The final project team was assembled by Jeff Chelesvig, DMPA’s President and CEO, and included internationally-renowned talent from San Francisco to New York.  The concept and vision was then brought to life by a team composed of top regional companies.

The landscape architect behind the project was New York-based KSLA.  The firm’s Principal, Ken Smith, is a Waukee native who completed his undergraduate training at Iowa State University before earning a Master’s in Landscape Architecture from the Harvard Graduate School of Design in 1986.  Prior to tackling Des Moines’ central park, he designed the Roof Garden of New York’s Museum of Modern Art, was a member of the THINK Team in the World Trade Center competition in 2002 and led the landscape for the “World One” project in Mumbai, India.

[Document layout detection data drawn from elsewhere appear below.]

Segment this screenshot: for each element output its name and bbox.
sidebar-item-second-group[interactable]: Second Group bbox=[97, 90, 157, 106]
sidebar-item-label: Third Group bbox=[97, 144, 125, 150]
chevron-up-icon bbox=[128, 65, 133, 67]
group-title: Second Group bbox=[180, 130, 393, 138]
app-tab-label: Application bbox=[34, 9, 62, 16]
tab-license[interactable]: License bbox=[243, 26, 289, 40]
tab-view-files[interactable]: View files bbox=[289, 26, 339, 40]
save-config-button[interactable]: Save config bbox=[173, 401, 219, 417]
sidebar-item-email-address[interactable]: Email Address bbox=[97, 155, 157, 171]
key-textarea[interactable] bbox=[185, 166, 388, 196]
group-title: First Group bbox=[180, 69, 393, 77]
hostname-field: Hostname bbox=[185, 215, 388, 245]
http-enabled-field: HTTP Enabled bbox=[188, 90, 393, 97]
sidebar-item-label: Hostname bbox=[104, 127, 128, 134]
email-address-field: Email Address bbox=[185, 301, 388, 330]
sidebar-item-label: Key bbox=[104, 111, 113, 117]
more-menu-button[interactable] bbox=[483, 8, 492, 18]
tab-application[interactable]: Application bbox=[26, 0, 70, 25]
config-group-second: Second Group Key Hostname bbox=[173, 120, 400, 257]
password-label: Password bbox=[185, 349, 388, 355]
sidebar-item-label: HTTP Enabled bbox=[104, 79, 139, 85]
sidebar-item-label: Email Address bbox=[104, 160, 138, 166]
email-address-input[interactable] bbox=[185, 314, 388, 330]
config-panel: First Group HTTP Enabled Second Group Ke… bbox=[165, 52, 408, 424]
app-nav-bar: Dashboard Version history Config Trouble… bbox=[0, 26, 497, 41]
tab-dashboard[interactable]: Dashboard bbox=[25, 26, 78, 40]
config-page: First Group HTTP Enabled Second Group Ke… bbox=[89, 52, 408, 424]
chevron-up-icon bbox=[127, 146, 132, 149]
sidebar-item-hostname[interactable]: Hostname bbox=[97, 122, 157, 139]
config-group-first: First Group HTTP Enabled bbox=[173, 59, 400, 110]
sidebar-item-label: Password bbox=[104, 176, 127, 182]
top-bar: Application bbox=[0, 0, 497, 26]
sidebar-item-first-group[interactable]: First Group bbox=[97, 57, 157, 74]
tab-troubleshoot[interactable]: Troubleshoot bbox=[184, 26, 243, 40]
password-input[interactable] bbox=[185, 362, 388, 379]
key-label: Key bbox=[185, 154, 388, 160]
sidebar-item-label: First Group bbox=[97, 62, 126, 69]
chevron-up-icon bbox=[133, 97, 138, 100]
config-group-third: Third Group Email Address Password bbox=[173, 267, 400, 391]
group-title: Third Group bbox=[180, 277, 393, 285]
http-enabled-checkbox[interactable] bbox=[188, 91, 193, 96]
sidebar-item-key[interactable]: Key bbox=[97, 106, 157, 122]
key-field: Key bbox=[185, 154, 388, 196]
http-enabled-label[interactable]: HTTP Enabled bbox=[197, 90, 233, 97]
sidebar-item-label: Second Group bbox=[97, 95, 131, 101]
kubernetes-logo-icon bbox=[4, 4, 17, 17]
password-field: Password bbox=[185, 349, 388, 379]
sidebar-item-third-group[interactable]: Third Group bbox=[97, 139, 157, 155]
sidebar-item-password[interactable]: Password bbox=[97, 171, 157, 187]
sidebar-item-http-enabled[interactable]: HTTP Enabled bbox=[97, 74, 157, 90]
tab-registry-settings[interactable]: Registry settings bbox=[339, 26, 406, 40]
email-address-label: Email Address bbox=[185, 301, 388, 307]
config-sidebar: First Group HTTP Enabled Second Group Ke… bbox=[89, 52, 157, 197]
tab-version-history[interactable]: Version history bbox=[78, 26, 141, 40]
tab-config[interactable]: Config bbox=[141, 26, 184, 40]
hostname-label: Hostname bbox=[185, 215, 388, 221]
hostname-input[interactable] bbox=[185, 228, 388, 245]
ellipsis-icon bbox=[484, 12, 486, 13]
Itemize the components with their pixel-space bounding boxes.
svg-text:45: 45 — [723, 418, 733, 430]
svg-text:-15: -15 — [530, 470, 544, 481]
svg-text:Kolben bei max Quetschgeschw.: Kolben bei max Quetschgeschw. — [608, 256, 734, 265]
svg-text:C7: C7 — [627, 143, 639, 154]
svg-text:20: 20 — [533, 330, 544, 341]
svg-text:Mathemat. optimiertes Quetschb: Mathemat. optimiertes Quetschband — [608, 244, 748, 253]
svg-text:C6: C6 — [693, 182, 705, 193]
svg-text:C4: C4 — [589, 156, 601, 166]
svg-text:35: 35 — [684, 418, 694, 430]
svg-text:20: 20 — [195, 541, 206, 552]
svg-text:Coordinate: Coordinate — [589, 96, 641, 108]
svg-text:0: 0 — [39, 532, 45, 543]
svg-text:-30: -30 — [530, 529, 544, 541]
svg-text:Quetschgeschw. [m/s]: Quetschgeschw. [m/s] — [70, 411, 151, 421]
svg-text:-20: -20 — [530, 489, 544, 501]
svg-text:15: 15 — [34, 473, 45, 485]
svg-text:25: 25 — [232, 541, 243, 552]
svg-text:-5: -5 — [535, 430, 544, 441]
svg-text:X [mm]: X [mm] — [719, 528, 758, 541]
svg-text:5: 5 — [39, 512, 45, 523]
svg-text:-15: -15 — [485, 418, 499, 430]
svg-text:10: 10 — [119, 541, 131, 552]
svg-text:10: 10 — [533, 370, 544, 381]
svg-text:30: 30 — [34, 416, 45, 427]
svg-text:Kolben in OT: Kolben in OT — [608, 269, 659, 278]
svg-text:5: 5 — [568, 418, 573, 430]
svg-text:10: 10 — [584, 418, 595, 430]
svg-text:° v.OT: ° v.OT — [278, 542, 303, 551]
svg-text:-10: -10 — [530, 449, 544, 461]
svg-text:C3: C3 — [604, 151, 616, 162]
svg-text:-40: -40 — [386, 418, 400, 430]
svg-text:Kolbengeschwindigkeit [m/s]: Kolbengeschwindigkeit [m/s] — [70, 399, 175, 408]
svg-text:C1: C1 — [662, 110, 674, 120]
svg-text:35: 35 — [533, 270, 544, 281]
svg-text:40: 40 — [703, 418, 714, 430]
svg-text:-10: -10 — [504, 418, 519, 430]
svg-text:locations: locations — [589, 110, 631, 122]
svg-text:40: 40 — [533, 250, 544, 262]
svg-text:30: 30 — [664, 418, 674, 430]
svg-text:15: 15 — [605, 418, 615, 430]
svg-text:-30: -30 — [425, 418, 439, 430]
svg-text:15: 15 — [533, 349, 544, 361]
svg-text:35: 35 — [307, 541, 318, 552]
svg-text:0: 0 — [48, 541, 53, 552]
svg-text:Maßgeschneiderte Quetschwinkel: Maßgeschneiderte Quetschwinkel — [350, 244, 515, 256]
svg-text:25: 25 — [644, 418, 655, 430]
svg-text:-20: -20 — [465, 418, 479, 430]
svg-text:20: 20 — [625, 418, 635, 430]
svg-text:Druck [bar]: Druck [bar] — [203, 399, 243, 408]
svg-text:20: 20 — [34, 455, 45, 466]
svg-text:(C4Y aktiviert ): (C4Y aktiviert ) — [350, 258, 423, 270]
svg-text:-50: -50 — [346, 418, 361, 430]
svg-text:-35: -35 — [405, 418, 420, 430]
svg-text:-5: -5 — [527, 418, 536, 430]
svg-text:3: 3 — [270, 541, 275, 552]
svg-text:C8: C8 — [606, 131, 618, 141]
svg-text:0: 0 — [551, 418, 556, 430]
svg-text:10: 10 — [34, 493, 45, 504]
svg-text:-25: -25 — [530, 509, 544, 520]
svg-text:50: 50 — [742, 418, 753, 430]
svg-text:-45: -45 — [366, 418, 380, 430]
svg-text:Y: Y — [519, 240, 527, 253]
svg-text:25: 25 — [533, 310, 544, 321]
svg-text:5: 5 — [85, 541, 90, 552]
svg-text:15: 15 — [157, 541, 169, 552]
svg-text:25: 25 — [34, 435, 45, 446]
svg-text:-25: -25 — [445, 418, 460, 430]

The design Smith created for Cowles Common features a large red carpet of paving stones that is flanked by the iconic “Crusoe Umbrella” created by Claes Oldenburg and Coosje van Bruggen, “Swirl” a dramatic new sculpture that features 8,000 LED lights and was created by San Francisco artist, Jim Campbell, and the new Lauridsen Fountain designed by Fluidity Design Consultants.

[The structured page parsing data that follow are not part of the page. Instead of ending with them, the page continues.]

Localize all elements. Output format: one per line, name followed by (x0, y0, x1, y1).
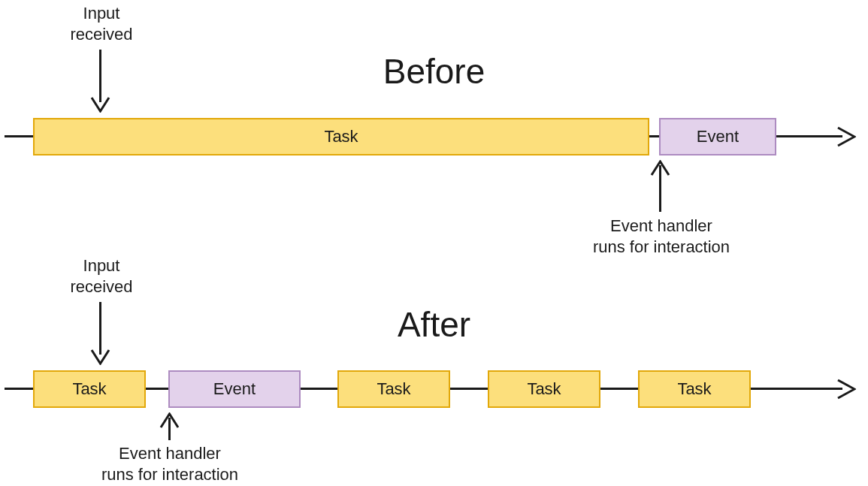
before-input-arrow-shaft (99, 50, 101, 102)
arrow-right-icon (836, 379, 856, 400)
after-input-arrow-shaft (99, 302, 101, 355)
before-title: Before (0, 51, 868, 92)
before-task-label: Task (324, 127, 358, 146)
after-task4-label: Task (677, 379, 711, 399)
before-input-label: Input received (38, 3, 165, 44)
after-task2-label: Task (377, 379, 410, 399)
before-event-label: Event (697, 127, 739, 146)
before-task-block: Task (33, 118, 649, 155)
before-handler-label: Event handler runs for interaction (579, 216, 744, 257)
after-handler-label: Event handler runs for interaction (87, 443, 253, 484)
before-event-block: Event (659, 118, 776, 155)
after-task3-label: Task (527, 379, 561, 399)
after-event-label: Event (213, 379, 256, 399)
after-task3-block: Task (488, 370, 600, 408)
after-event-block: Event (168, 370, 301, 408)
after-handler-arrow-shaft (168, 418, 171, 440)
after-task1-label: Task (72, 379, 106, 399)
after-task2-block: Task (337, 370, 450, 408)
after-task4-block: Task (638, 370, 751, 408)
arrow-right-icon (836, 126, 856, 147)
diagram-canvas: Before Input received Task Event Event h… (0, 0, 868, 486)
arrow-down-icon (90, 349, 110, 365)
after-input-label: Input received (38, 255, 165, 297)
after-title: After (0, 304, 868, 345)
after-task1-block: Task (33, 370, 146, 408)
arrow-down-icon (90, 96, 110, 113)
before-handler-arrow-shaft (659, 165, 661, 212)
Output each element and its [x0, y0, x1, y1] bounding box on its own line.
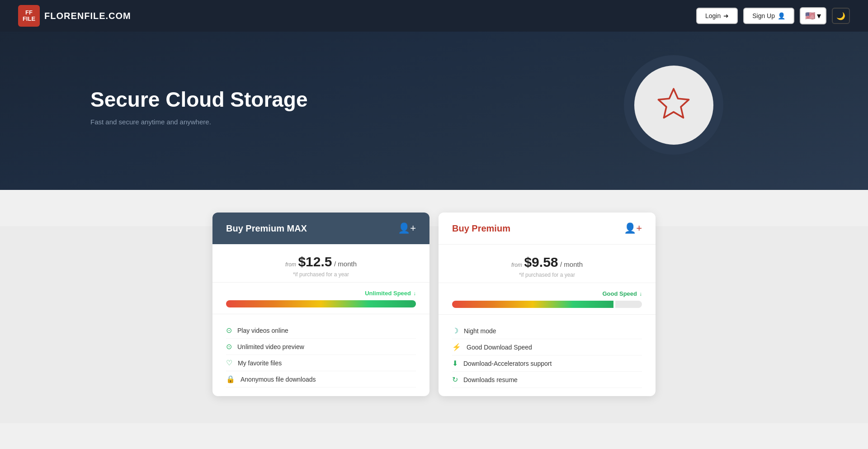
site-header: FFFILE FLORENFILE.COM Login ➜ Sign Up 👤 …: [0, 0, 868, 32]
svg-marker-0: [658, 89, 689, 118]
card-premium-price-line: from $9.58 / month: [452, 255, 642, 270]
card-max-speed-bar: [226, 300, 416, 307]
card-max-speed-area: Unlimited Speed ↓: [212, 283, 429, 314]
list-item: 🔒 Anonymous file downloads: [226, 371, 416, 388]
hero-outer-circle: [624, 55, 723, 155]
header-actions: Login ➜ Sign Up 👤 🇺🇸 ▾ 🌙: [696, 7, 850, 24]
list-item: ⚡ Good Download Speed: [452, 339, 642, 355]
lock-icon: 🔒: [226, 375, 235, 383]
list-item: ↻ Downloads resume: [452, 372, 642, 388]
signup-label: Sign Up: [752, 12, 775, 19]
bolt-icon: ⚡: [452, 343, 461, 351]
card-premium-header[interactable]: Buy Premium 👤+: [439, 213, 656, 245]
login-label: Login: [705, 12, 721, 19]
card-max-features: ⊙ Play videos online ⊙ Unlimited video p…: [212, 314, 429, 396]
signup-person-icon: 👤: [778, 12, 785, 19]
speed-down-arrow-max: ↓: [413, 290, 416, 297]
hero-title: Secure Cloud Storage: [90, 87, 868, 112]
card-premium: Buy Premium 👤+ from $9.58 / month *if pu…: [439, 213, 656, 396]
card-max-header[interactable]: Buy Premium MAX 👤+: [212, 213, 429, 244]
user-plus-icon-premium: 👤+: [624, 222, 642, 234]
card-max-title: Buy Premium MAX: [226, 223, 307, 234]
card-premium-from: from: [511, 262, 522, 268]
hero-content: Secure Cloud Storage Fast and secure any…: [0, 60, 868, 162]
logo-area: FFFILE FLORENFILE.COM: [18, 5, 131, 27]
card-premium-title: Buy Premium: [452, 223, 510, 234]
card-max-speed-label: Unlimited Speed ↓: [226, 290, 416, 297]
refresh-icon: ↻: [452, 375, 458, 384]
login-arrow-icon: ➜: [723, 12, 729, 19]
moon-icon: 🌙: [836, 12, 845, 20]
card-premium-features: ☽ Night mode ⚡ Good Download Speed ⬇ Dow…: [439, 315, 656, 396]
hero-graphic: [624, 55, 723, 155]
list-item: ⊙ Unlimited video preview: [226, 339, 416, 355]
card-premium-max: Buy Premium MAX 👤+ from $12.5 / month *i…: [212, 213, 429, 396]
heart-icon: ♡: [226, 359, 232, 367]
card-max-note: *if purchased for a year: [226, 271, 416, 278]
hero-inner-circle: [634, 66, 713, 145]
speed-down-arrow-premium: ↓: [639, 291, 642, 297]
hero-subtitle: Fast and secure anytime and anywhere.: [90, 118, 868, 126]
card-max-period: / month: [334, 260, 357, 268]
card-premium-period: / month: [560, 260, 583, 268]
login-button[interactable]: Login ➜: [696, 8, 738, 24]
user-plus-icon-max: 👤+: [398, 222, 416, 234]
card-premium-amount: $9.58: [524, 255, 558, 269]
logo-icon: FFFILE: [18, 5, 40, 27]
play-circle-icon-2: ⊙: [226, 342, 232, 351]
moon-feature-icon: ☽: [452, 326, 458, 335]
star-icon: [656, 86, 692, 124]
pricing-cards: Buy Premium MAX 👤+ from $12.5 / month *i…: [0, 213, 868, 396]
play-circle-icon: ⊙: [226, 326, 232, 335]
dark-mode-toggle[interactable]: 🌙: [832, 8, 850, 24]
pricing-section: Buy Premium MAX 👤+ from $12.5 / month *i…: [0, 213, 868, 423]
card-premium-speed-label: Good Speed ↓: [452, 290, 642, 297]
card-premium-speed-bar-container: [452, 301, 642, 308]
card-premium-note: *if purchased for a year: [452, 272, 642, 278]
card-max-from: from: [285, 261, 296, 268]
flag-dropdown-icon: ▾: [817, 11, 821, 21]
list-item: ⬇ Download-Accelerators support: [452, 355, 642, 372]
card-premium-speed-area: Good Speed ↓: [439, 283, 656, 315]
signup-button[interactable]: Sign Up 👤: [743, 8, 794, 24]
list-item: ⊙ Play videos online: [226, 322, 416, 339]
card-max-price-line: from $12.5 / month: [226, 254, 416, 269]
list-item: ♡ My favorite files: [226, 355, 416, 371]
card-premium-speed-remainder: [615, 301, 642, 308]
language-selector[interactable]: 🇺🇸 ▾: [800, 7, 826, 24]
card-premium-speed-bar: [452, 301, 613, 308]
card-max-price-area: from $12.5 / month *if purchased for a y…: [212, 244, 429, 283]
download-icon: ⬇: [452, 359, 458, 368]
card-max-amount: $12.5: [298, 254, 332, 269]
logo-text: FLORENFILE.COM: [44, 11, 131, 21]
flag-icon: 🇺🇸: [805, 11, 815, 21]
list-item: ☽ Night mode: [452, 323, 642, 339]
card-premium-price-area: from $9.58 / month *if purchased for a y…: [439, 245, 656, 283]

Weitz was awarded the Construction Management contract in late 2013 and immediately began to assemble a local team to complete construction on the project.

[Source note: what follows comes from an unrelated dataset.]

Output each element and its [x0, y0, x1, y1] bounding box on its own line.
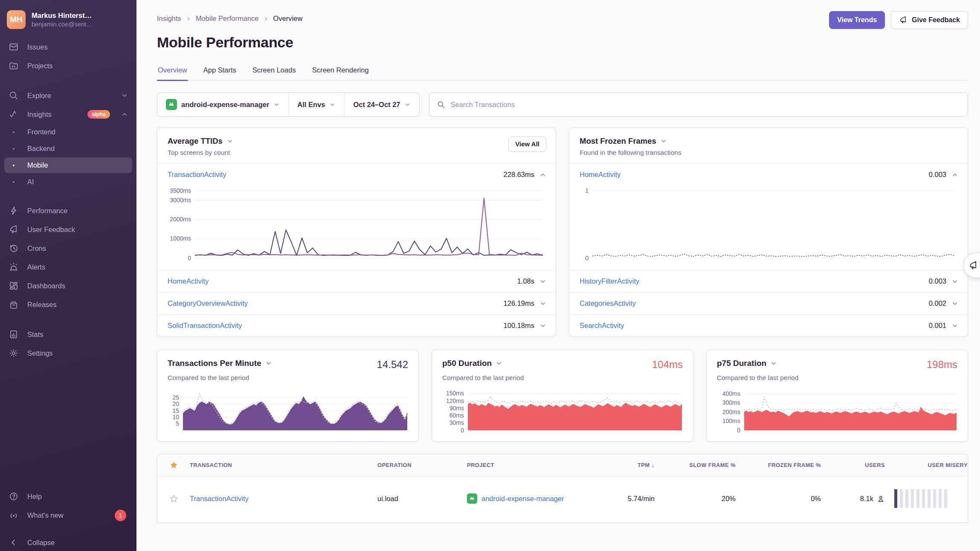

“From a quality-control perspective, it was an incredibly challenging project,” said Weitz Project Manager BJ Frideres.  “Perhaps one of the toughest in which I’ve ever been involved.”

The complexity arose from the team’s desire to strictly honor the geometric design created by Smith and KSLA.  The entire site, from the largest sculpture to the smallest plant is carefully placed in a giant grid pattern that is aligned to true north.

“We were working with tolerances down to 1/32 of an inch on the pavers,” said Frideres.  “As a result, the job really required a team that was committed to the design and respectful of the process.”

“Our mantra for the project was ‘zero tolerance,’” added Nick Cimaglia, a construction manager with Perficut, the firm retained to plant and maintain the garden.  “Our team was out planting with string lines and tape measures, and even then there were times when we would take a second look and realize that we needed to move a plant an inch to the left or right, or even up or down.”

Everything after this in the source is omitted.